Jan 23, 2026 · @mavam, @claude

The format hook now applies clang-format to only the changed hunks in staged C++ files rather than the entire file. This keeps your git history cleaner by preventing unrelated formatting changes from appearing in commits when only a few lines have been modified.

When you stage C++ file changes, the hook detects the modified line ranges using git diff --cached and passes them to clang-format via the --lines option. If no staged changes exist, the hook falls back to formatting the entire file. The implementation uses cross-platform compatible sed and bash features to work reliably on macOS and Linux.

Enhance format hook with Python support and helper function

Section titled “Enhance format hook with Python support and helper function”

Jan 23, 2026 · @mavam, @claude

The format hook now supports Python formatting via ruff, running both ruff format for code formatting and ruff check --fix for auto-fixable lint issues.

Improved opencode CLI invocation in plan-reviewer agent

Section titled “Improved opencode CLI invocation in plan-reviewer agent”

Jan 23, 2026 · @mavam, @claude

The plan-reviewer agent now uses a heredoc for the opencode CLI prompt, improving readability and making the review criteria visible directly in the agent definition. The --variant flag is conditionally included only when a variant is specified, avoiding empty argument errors.

Jan 23, 2026 · @mavam, @claude

Plan review functionality has been refactored from hook-based scripts into a structured skill and agent. The new reviewing-plans skill provides a formal methodology for evaluating implementation plans across five weighted dimensions (completeness, correctness, feasibility, risk, and clarity) with consistent severity levels for findings. The plan-reviewer agent exposes this capability as a reusable workflow that integrates with plan mode. Hook-based review triggers have been removed in favor of this more robust, composable approach.
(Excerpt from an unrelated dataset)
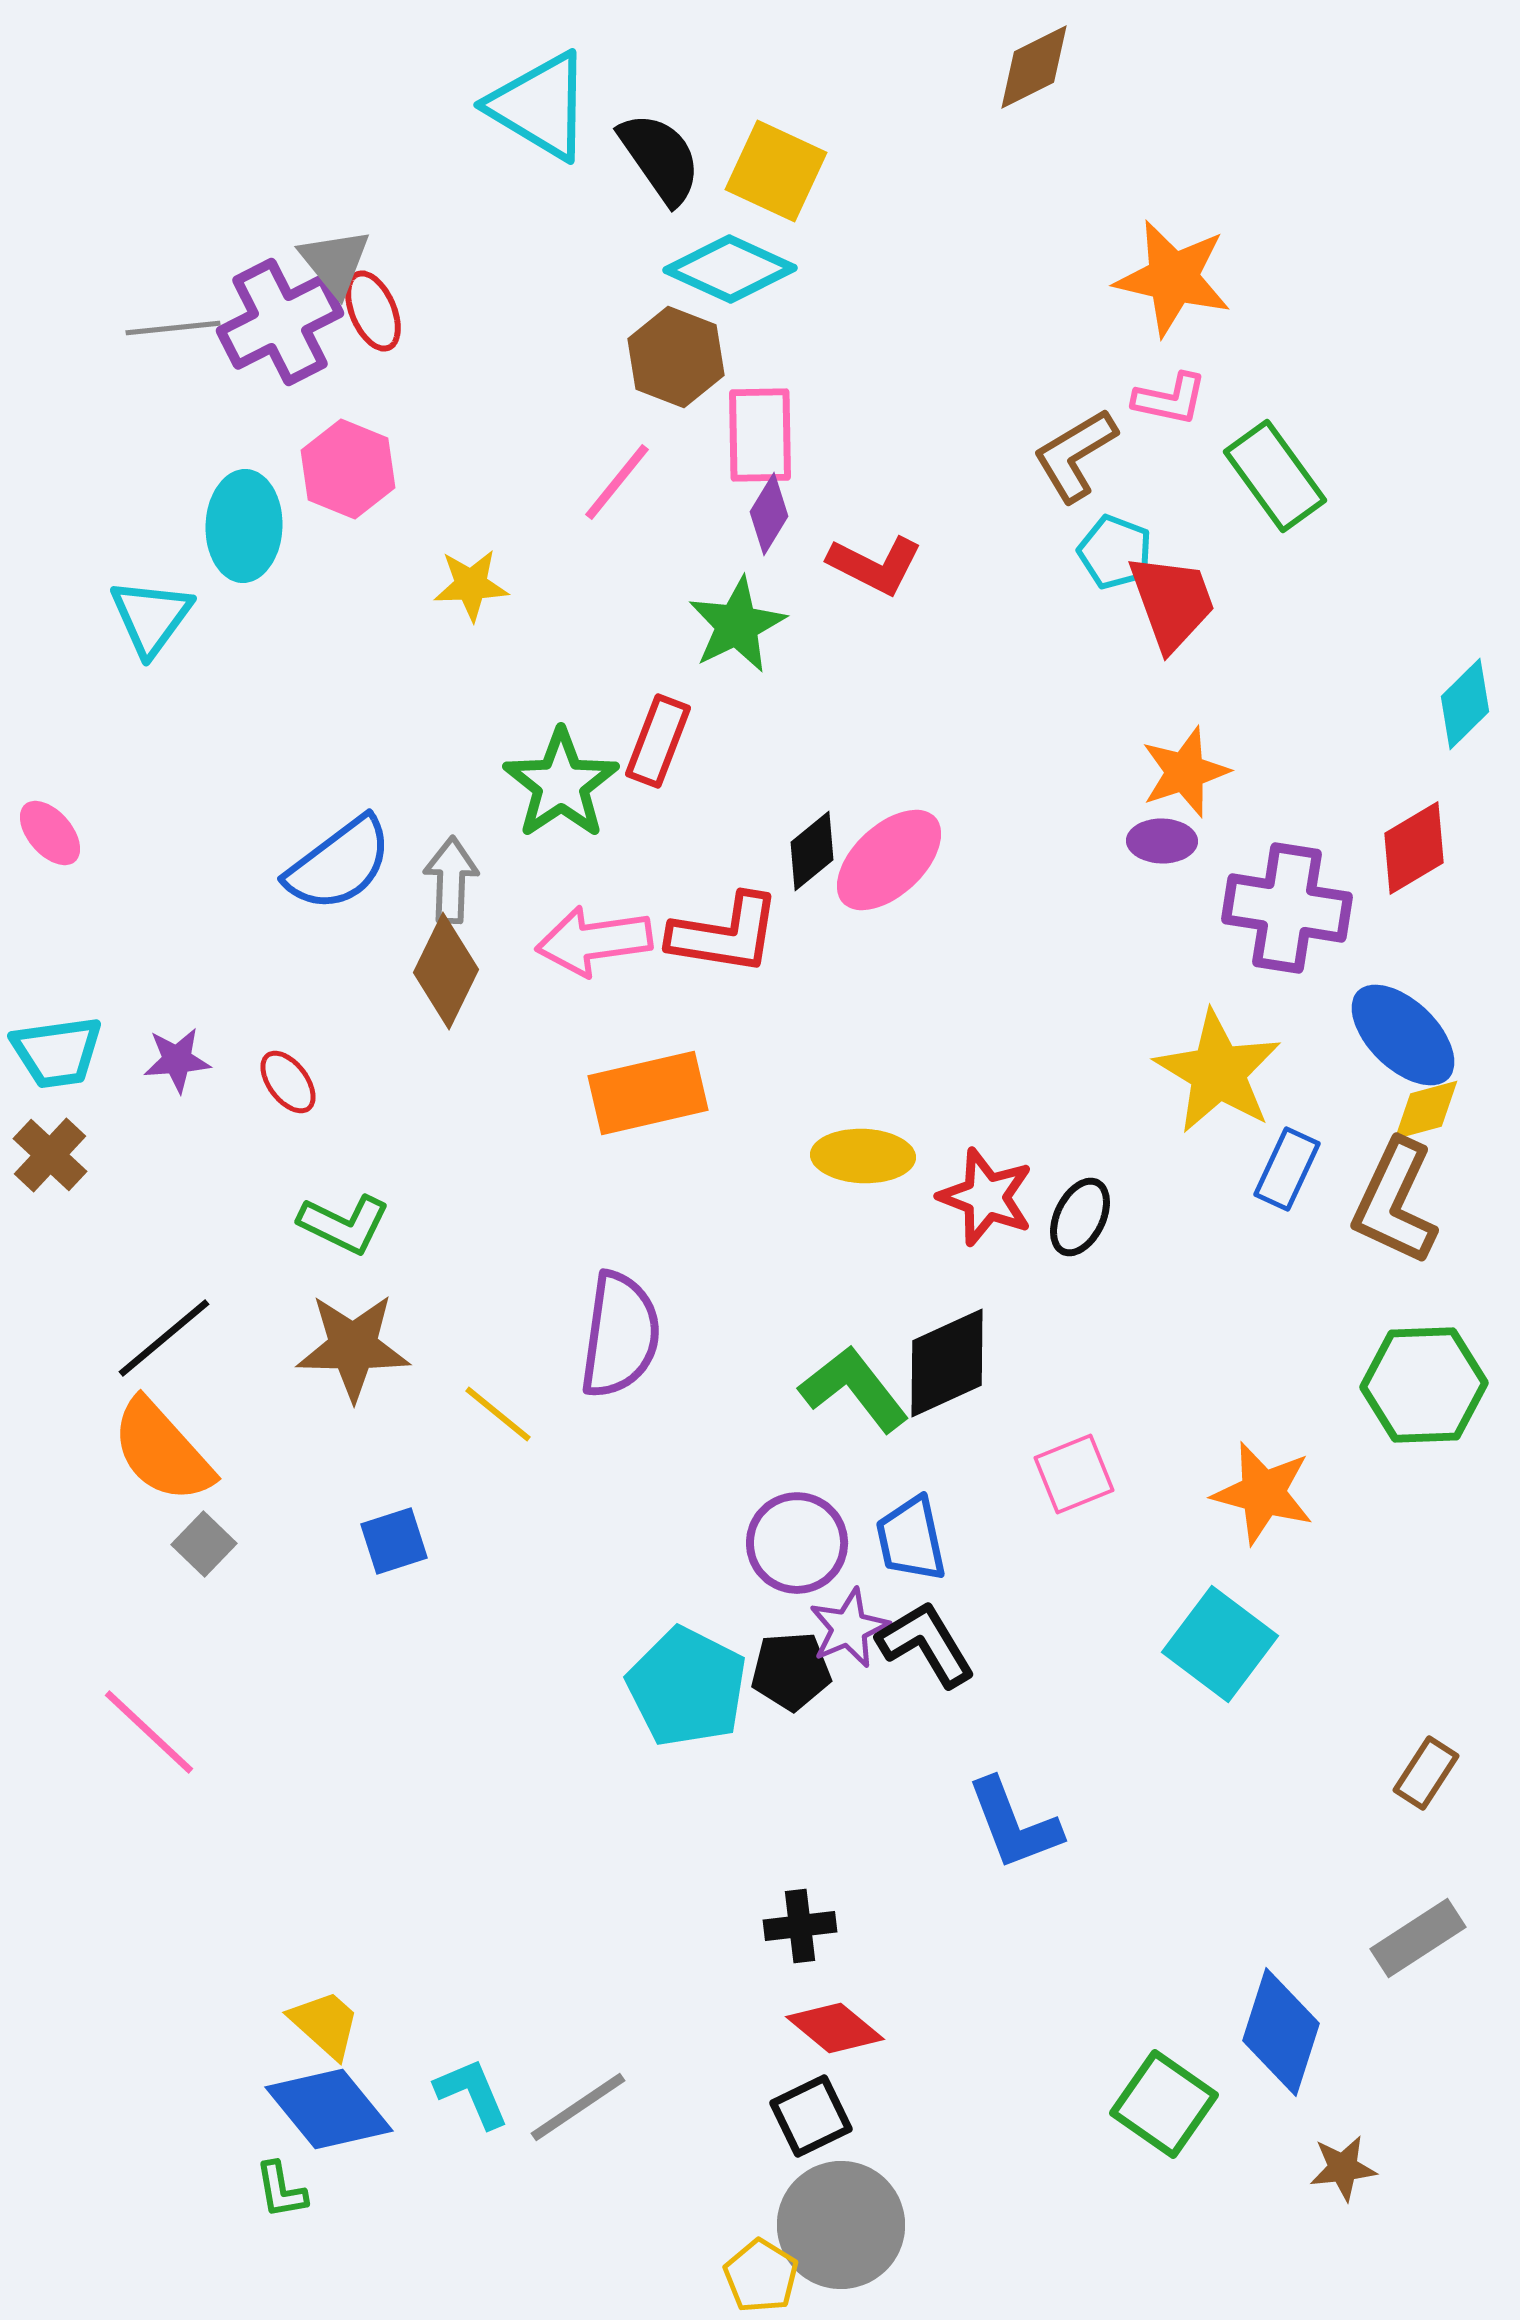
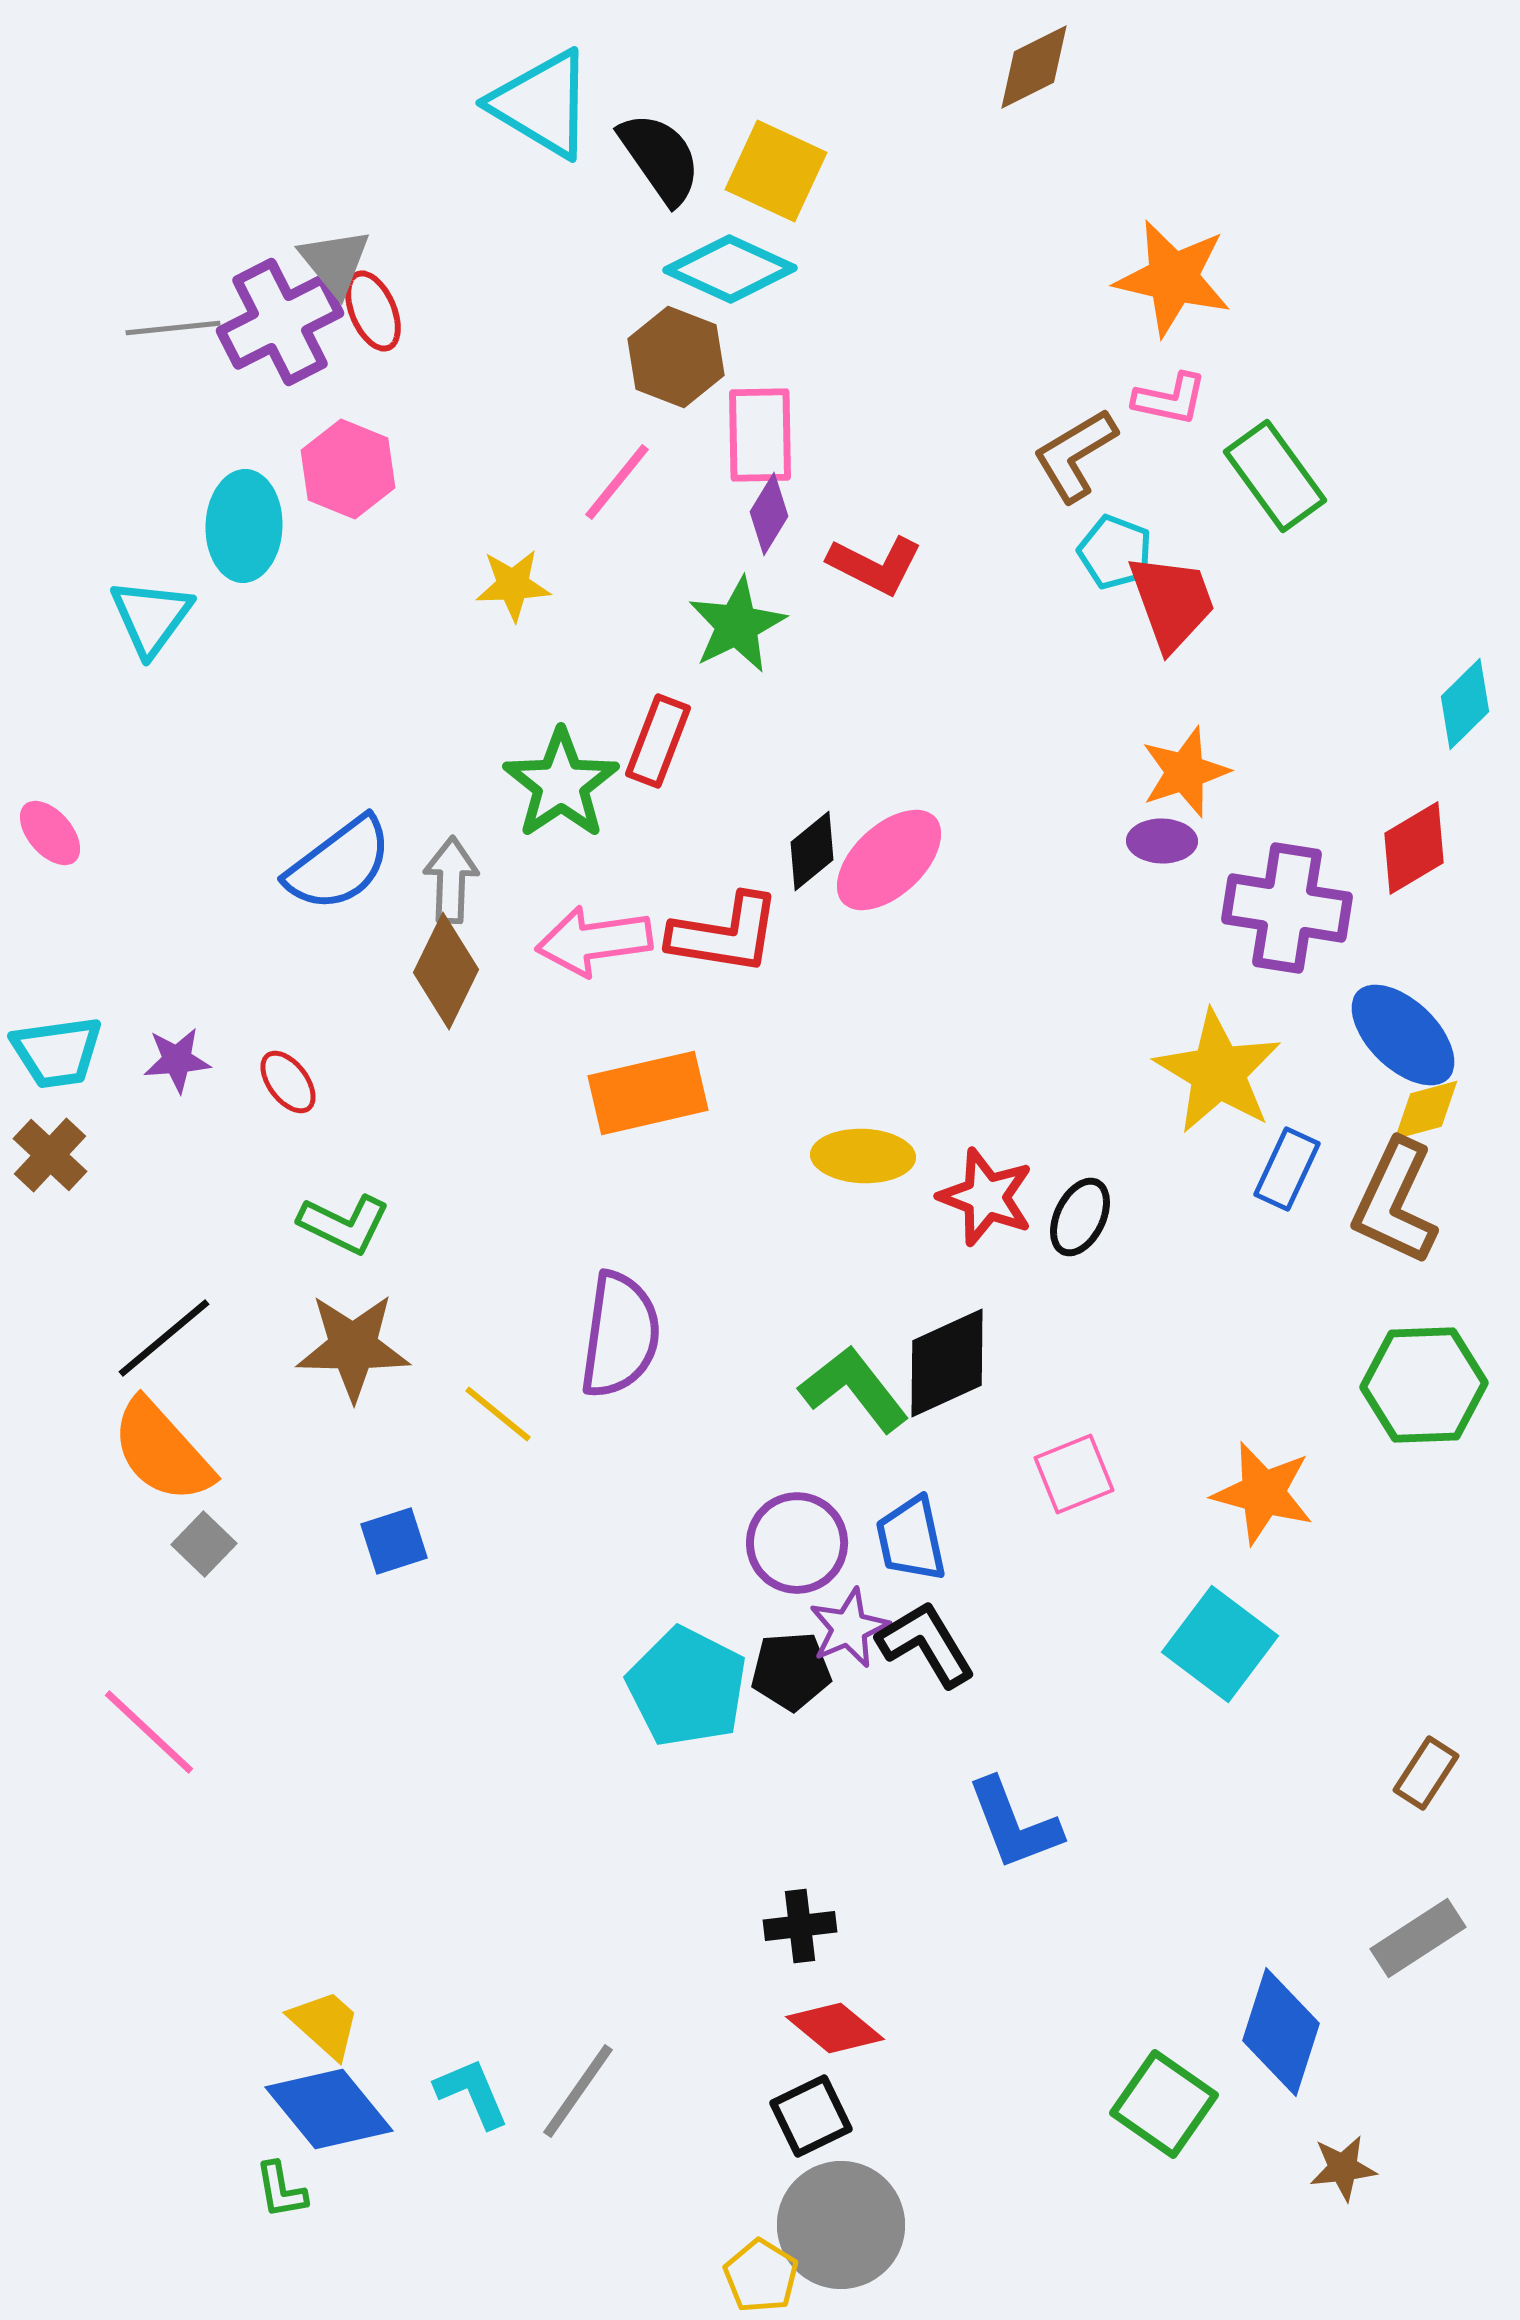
cyan triangle at (540, 106): moved 2 px right, 2 px up
yellow star at (471, 585): moved 42 px right
gray line at (578, 2107): moved 16 px up; rotated 21 degrees counterclockwise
Improve branch naming instructions in pr-maker agent

Section titled “Improve branch naming instructions in pr-maker agent”

Jan 22, 2026 · @mavam, @claude

The pr-maker agent now provides more explicit branch naming instructions to prevent misinterpretation by the Haiku model. The instructions now clearly state that topic/ is a literal prefix, specify the placeholder as <kebab-case-description> for clarity, and include concrete examples (topic/add-user-auth, topic/fix-login-bug, topic/refactor-api) so the agent consistently creates branches with the correct naming pattern.

Jan 23, 2026 · @mavam, @claude

The plan reviewer agent has been renamed from @dev:plan-reviewer to @dev:reviewers:plan for naming consistency with other reviewers.

The /dev:review command now selects reviewers intelligently based on the actual diff content. The model reads the diff and decides which reviewers are relevant, skipping those that clearly have nothing to review. The github reviewer is spawned only when a PR exists.